(Collected data entries)
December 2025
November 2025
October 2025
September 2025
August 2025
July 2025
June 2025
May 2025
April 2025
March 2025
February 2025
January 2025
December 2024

▶ REQUIRED ACTION: Output all of the entries without altering a single word.

▶ RESULT OF THIS TASK:
December 2025
November 2025
October 2025
September 2025
August 2025
July 2025
June 2025
May 2025
April 2025
March 2025
February 2025
January 2025
December 2024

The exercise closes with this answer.